The faction won a string of victories at recent county-level and districtwide meetings and has endorsed a slate of contenders in June elections for top party posts.

Among its loyalists is Kandiss Taylor, who waged a failed primary campaign against Kemp last year and then refused to concede. She has called for a purge of every Republican official in Georgia, claiming they are Communist collaborators who forged a deal with the devil. More recently, her musings about whether Earth could actually be flat have gone viral.

“We’ve got a woman who is accusing Democrats of being globalists but she doesn’t even believe in globes,” said Ed Henderson, an officer with the Rabun County GOP who is distraught at his party’s direction.

“We’re going to have to reclaim the party. You have a complete divorce between what 1,500 activists want and common sense,” said Henderson, who is also a member of the state GOP committee. “We’re a party now of performance artists. And extremism sells.”

The faction’s leaders, meanwhile, present themselves as purists. Taylor has promised “big things” for state Republicans on her watch. And Alex Johnson, the assembly’s president, is putting his energy behind a proposal to give the party new authority to determine which candidates can qualify to run as a Republican.

“The primary for both parties has been corrupted by big-money interests, which has harmed the Republican brand,” Johnson said.

‘An anomaly?’

For seasoned observers of GOP politics, the infighting between an old guard and upstart insurgents is, well, old hat.

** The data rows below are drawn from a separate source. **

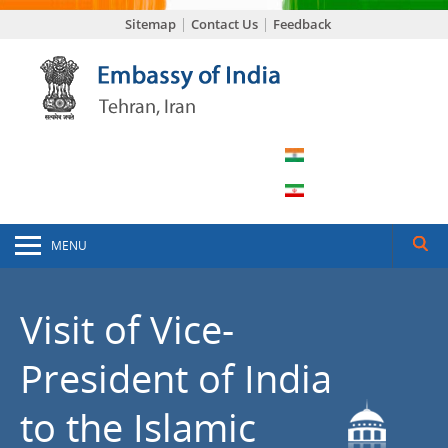
Sitemap
Contact Us
Feedback
MENU
Visit of Vice-
President of India
to the Islamic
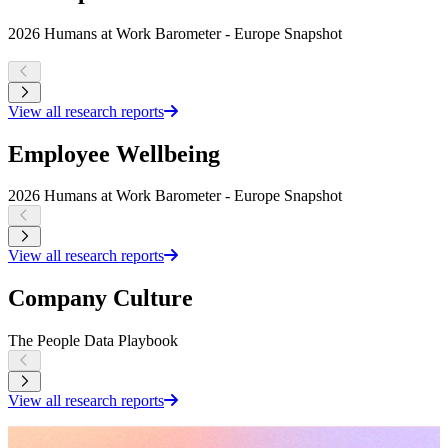
2026 Humans at Work Barometer - Europe Snapshot
R
K
View all research reports
Employee Wellbeing
2026 Humans at Work Barometer - Europe Snapshot
2
View all research reports
Company Culture
The People Data Playbook
W
View all research reports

Sonny Perdue warred with activists after he was elected the first Republican governor in Georgia since Reconstruction, and Nathan Deal boycotted the GOP convention in his second term. Former U.S. Sen. Saxby Chambliss was among many officeholders to be heckled at the meeting.

None was so tense as the 1988 convention in Albany, when loyalists of television evangelist Pat Robertson split from the party’s establishment. Both factions tried to send slates to the national convention in New Orleans that year.

Eric Tanenblatt, a Republican operative well-versed in the party’s internal conflicts, summoned forth that long-ago struggle while taking a this-too-shall-pass approach.

“There’s going to be a leadership change at this convention, and it’s an opportunity to turn the page and bring people together,” he said.

Several of the contenders seeking to replace Shafer, who isn’t standing for another term, promise a fresh start. Rebecca Yardley, chair of the GOP’s 9th District, wants to expand the party’s engagement efforts and corral activists behind a more unified message.

“We’ve got to build relationships across the board,” Yardley said. “It’s not just with our elected officials. It’s with our donor base. It’s with our grassroots. We’ve got to bridge the gap to unite our party so that it can move forward.”

Former state Sen. Josh McKoon, who is running with Shafer’s support, talks about bringing conservative messages to “no-go zones” where Democrats dominate, stepping up fundraising and get-out-the-vote efforts, and promoting a relentlessly positive brand of politics.

“Watch what happens over the next 24 months because what people will see is a Georgia GOP focused on kitchen-table issues,” McKoon said. “They’ll see Republicans focused on prosecuting the case against Democrats rather than shooting at other Republicans.”

Still, some worry the damage to the party’s foundation is beyond repair. Luedke, the Cherokee County activist, said she’s tired of bullying, purges and intimidation tactics. Even so, she’s headed to Columbus this year with a mission in mind.

“I hope to show the country that people like Kandiss Taylor are just an anomaly.”